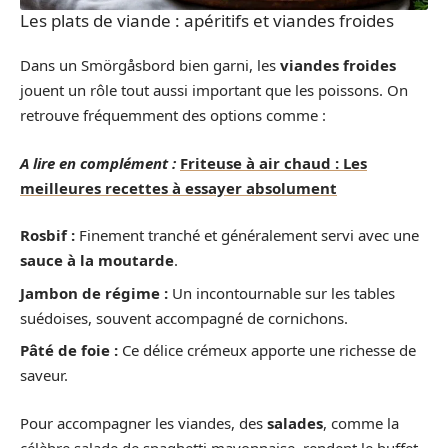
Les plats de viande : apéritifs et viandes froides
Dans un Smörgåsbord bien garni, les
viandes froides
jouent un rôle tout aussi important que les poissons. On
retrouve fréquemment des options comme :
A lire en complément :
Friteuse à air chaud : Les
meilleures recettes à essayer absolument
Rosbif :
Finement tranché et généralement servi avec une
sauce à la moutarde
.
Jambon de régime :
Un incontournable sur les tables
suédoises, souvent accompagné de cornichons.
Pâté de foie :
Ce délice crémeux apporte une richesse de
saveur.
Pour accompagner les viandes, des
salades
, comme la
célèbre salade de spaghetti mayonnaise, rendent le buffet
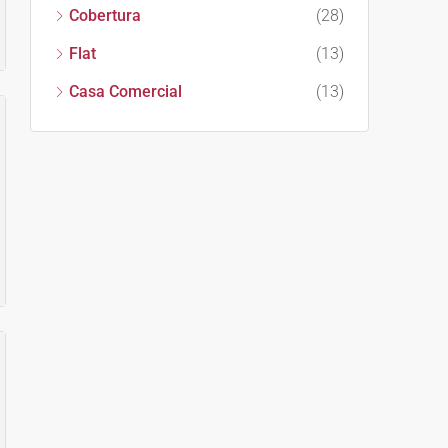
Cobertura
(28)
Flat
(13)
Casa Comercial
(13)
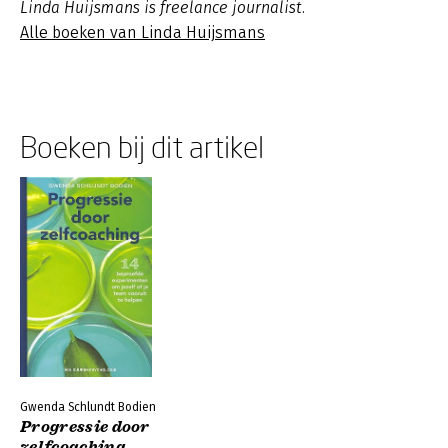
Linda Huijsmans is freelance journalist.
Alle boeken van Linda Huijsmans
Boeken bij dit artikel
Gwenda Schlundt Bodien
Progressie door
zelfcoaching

_____

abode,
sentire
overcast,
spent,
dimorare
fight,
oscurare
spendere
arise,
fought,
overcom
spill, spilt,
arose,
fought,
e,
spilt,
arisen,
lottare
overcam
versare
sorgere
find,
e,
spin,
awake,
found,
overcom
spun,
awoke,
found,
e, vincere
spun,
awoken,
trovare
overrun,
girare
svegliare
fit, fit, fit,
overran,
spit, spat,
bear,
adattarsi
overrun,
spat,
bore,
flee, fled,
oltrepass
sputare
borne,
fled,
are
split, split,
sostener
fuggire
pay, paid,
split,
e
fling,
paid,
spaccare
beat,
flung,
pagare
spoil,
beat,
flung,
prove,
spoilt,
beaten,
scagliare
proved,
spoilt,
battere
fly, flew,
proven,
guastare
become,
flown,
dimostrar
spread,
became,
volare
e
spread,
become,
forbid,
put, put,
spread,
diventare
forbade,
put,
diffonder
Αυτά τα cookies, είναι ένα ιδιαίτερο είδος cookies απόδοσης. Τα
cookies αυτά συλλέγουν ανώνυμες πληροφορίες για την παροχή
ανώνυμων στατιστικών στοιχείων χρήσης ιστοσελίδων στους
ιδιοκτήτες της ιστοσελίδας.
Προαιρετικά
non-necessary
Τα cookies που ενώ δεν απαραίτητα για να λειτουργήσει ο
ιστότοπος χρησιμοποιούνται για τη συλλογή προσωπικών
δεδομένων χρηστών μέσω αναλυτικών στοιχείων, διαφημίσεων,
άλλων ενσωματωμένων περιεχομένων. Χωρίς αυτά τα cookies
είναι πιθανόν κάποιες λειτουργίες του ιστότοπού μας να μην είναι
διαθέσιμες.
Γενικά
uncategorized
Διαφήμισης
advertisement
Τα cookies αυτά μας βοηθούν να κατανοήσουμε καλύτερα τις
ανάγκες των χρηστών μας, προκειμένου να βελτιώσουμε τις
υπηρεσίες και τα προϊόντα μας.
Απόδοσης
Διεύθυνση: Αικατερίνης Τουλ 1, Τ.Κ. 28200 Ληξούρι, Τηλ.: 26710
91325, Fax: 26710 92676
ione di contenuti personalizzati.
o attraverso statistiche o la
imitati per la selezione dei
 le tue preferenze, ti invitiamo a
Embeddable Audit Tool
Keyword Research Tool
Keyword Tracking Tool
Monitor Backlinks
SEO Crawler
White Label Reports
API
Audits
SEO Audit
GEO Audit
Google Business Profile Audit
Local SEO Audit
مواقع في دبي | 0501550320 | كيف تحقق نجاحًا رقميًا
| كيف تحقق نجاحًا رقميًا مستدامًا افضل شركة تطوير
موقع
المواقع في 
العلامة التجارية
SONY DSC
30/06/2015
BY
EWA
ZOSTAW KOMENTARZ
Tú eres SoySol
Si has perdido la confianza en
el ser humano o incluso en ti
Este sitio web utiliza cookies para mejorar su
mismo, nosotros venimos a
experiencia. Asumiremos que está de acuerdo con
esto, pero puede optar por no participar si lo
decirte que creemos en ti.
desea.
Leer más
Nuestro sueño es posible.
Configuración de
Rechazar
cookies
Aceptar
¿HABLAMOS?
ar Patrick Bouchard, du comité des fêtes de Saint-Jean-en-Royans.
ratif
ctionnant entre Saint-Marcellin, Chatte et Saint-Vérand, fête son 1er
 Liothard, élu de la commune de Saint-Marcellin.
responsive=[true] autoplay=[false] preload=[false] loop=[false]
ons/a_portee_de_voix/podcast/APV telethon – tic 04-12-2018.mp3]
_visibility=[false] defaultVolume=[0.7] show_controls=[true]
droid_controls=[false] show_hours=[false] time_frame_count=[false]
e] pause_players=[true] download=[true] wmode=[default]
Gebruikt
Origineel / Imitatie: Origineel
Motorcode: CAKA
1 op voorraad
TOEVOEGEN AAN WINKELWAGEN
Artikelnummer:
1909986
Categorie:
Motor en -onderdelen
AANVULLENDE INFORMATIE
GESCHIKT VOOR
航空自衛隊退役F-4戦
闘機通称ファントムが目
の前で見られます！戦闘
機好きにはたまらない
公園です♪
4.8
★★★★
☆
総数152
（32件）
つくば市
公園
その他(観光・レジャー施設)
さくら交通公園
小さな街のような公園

_____

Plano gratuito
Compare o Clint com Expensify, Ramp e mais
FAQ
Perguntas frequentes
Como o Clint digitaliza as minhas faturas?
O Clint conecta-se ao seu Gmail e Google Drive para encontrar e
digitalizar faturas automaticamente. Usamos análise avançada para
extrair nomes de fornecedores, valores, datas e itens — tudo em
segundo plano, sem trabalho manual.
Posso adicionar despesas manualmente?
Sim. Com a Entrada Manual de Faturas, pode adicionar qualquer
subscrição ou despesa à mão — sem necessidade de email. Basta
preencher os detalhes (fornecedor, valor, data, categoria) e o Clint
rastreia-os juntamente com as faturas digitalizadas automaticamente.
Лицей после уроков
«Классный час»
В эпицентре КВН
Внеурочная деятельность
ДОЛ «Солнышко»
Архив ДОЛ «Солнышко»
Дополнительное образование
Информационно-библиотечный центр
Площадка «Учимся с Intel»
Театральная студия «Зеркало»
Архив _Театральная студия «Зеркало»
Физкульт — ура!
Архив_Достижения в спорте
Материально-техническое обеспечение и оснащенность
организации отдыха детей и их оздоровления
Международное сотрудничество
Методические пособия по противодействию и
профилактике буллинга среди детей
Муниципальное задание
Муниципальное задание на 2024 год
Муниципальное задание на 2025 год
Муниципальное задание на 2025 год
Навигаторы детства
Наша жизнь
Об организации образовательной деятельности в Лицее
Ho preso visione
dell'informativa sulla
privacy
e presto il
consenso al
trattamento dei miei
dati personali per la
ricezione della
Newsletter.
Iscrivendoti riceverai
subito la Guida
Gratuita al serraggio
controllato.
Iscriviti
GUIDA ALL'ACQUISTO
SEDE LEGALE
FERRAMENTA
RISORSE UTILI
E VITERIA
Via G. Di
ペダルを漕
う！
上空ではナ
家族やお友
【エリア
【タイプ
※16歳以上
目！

_____

• What the exercise asks: Repeat exactly the lines of the listing above, from the one with "ιστότοπος χρησιμοποιούνται για" down to the one with "ione di contenuti personalizzati."; both of those lines belong in the range.

• Answer space:
ιστότοπος χρησιμοποιούνται για τη συλλογή προσωπικών
δεδομένων χρηστών μέσω αναλυτικών στοιχείων, διαφημίσεων,
άλλων ενσωματωμένων περιεχομένων. Χωρίς αυτά τα cookies
είναι πιθανόν κάποιες λειτουργίες του ιστότοπού μας να μην είναι
διαθέσιμες.
Γενικά
uncategorized
Διαφήμισης
advertisement
Τα cookies αυτά μας βοηθούν να κατανοήσουμε καλύτερα τις
ανάγκες των χρηστών μας, προκειμένου να βελτιώσουμε τις
υπηρεσίες και τα προϊόντα μας.
Απόδοσης
Διεύθυνση: Αικατερίνης Τουλ 1, Τ.Κ. 28200 Ληξούρι, Τηλ.: 26710
91325, Fax: 26710 92676
ione di contenuti personalizzati.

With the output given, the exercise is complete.